Search not working with mapper-attachment plugin


(Sahas Sahas) #1

I am using ES 1.7 and have installed mapper-attachment plugin version 2.7.0.

I am following the steps from the below URL to understand the basic functionality.
http://www.elasticsearch.cn/tutorials/2011/07/18/attachment-type-in-action.html

I am executing the commands in below sequence-

curl -X DELETE "localhost:9200/test"
curl -X PUT "localhost:9200/test/attachment/\_mapping" -d '{
  "attachment" : {
    "properties" : {
      "file" : {
        "type" : "attachment",
        "fields" : {
          "title" : { "store" : "yes" },
          "file" : { "term_vector":"with_positions_offsets", "store":"yes" }
        }
      }
    }
  }
}'
  1. Indexing the data using below scripts-
#!/bin/sh
coded=`cat fn6742.pdf | perl -MMIME::Base64 -ne 'print encode_base64($_)'`
json="{\"file\":\"${coded}\"}"
echo "$json" > json.file
curl -X POST "localhost:9200/test/attachment/" -d @json.file

and doing search using below URL

curl "localhost:9200/_search?pretty=true" -d '{
  "fields" : ["title"],
  "query" : {
    "query_string" : {
      "query" : "amplifier"
    }
  },
  "highlight" : {
    "fields" : {
      "file" : {}
    }
  }
}'

this search query always ended up with '0' hits though the word i am searching for present in my file.


(David Pilato) #2

Did you really execute this? curl -X PUT "localhost:9200/test/attachment/\_mapping"

It should be curl -X PUT "localhost:9200/test/attachment/_mapping" right?


(Sahas Sahas) #3

Hello David,

Thank you for replying.

I am getting the below error when i execute curl -X PUT "localhost:9200/test/attachment/_mapping" on OSX 10.10-

error":"MapperParsingException[No handler for type [attachment] declared on field [file]]","status":400

this error only gets remove when i add the escape character.


(David Pilato) #4

It means that the plugin is not loaded.
May be you did not restart the node?


(Zipang) #5

The fact is that i ended up following the exact same tutorial with ElasticSearch 1.5.2 and the attachment plugin 2.5.0, and i got the same result !! Just an empty resultset.
(As you all know the the script is downloable as a gist here : https://gist.github.com/lukas-vlcek/1075067 so it is really easy to reproduce the behavior)

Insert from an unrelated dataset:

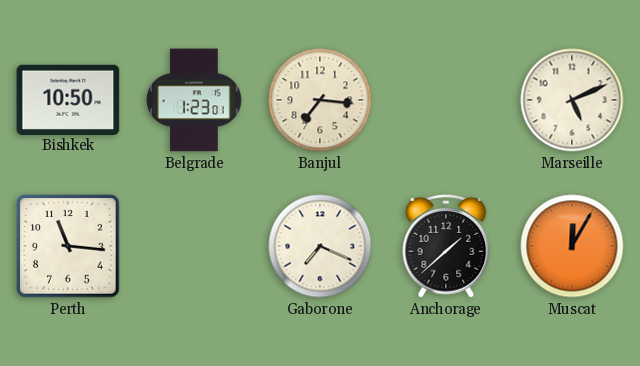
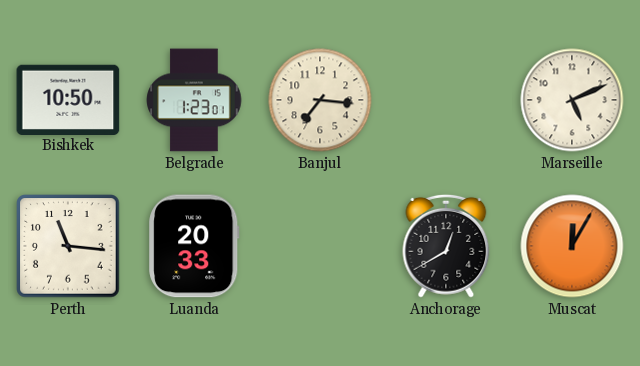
Luanda: none -> 20:33
Gaborone: 7:19 -> none
Anchorage: 1:38 -> 12:40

I wondered if there was any API change since the tutorial as i followed the documentation and never had a query returning a single resultset on an attachment.

Should we upgrade to a more recent version of the plugin and ES ?

Here is the log of ES starting :

[2015-08-25 18:13:41,878][INFO ][node                     ] [Ka-Zar] version[1.5.2], pid[4509], build[62ff986/2015-04-27T09:21:06Z]
[2015-08-25 18:13:41,878][INFO ][node                     ] [Ka-Zar] initializing ...
[2015-08-25 18:13:41,934][INFO ][plugins                  ] [Ka-Zar] loaded [mapper-attachments], sites []
[2015-08-25 18:13:47,029][INFO ][node                     ] [Ka-Zar] initialized
[2015-08-25 18:13:47,030][INFO ][node                     ] [Ka-Zar] starting ...
[2015-08-25 18:13:47,260][INFO ][transport                ] [Ka-Zar] bound_address {inet[/0:0:0:0:0:0:0:0:9300]}, publish_address {inet[/192.168.1.2:9300]}
[2015-08-25 18:13:47,273][INFO ][discovery                ] [Ka-Zar] elasticsearch/EfPnAnHaRAua0MINnAp9jw
[2015-08-25 18:13:51,046][INFO ][cluster.service          ] [Ka-Zar] new_master [Ka-Zar][EfPnAnHaRAua0MINnAp9jw][EIDOLON][inet[/192.168.1.2:9300]], reason: zen-disco-join (elected_as_master)
[2015-08-25 18:13:51,098][INFO ][http                     ] [Ka-Zar] bound_address {inet[/0:0:0:0:0:0:0:0:9200]}, publish_address {inet[/192.168.1.2:9200]}
[2015-08-25 18:13:51,098][INFO ][node                     ] [Ka-Zar] started
[2015-08-25 18:13:52,172][INFO ][gateway                  ] [Ka-Zar] recovered [4] indices into cluster_state
[2015-08-25 18:50:06,126][INFO ][cluster.metadata         ] [Ka-Zar] [test] deleting index
[2015-08-25 18:50:06,279][INFO ][cluster.metadata         ] [Ka-Zar] [test] creating index, cause [api], templates [], shards [1]/[0], mappings []
[2015-08-25 18:50:11,432][DEBUG][action.admin.cluster.health] [Ka-Zar] observer: timeout notification from cluster service. timeout setting [5s], time since start [5s]
[2015-08-25 18:50:11,461][INFO ][cluster.metadata         ] [Ka-Zar] [test] create_mapping [attachment]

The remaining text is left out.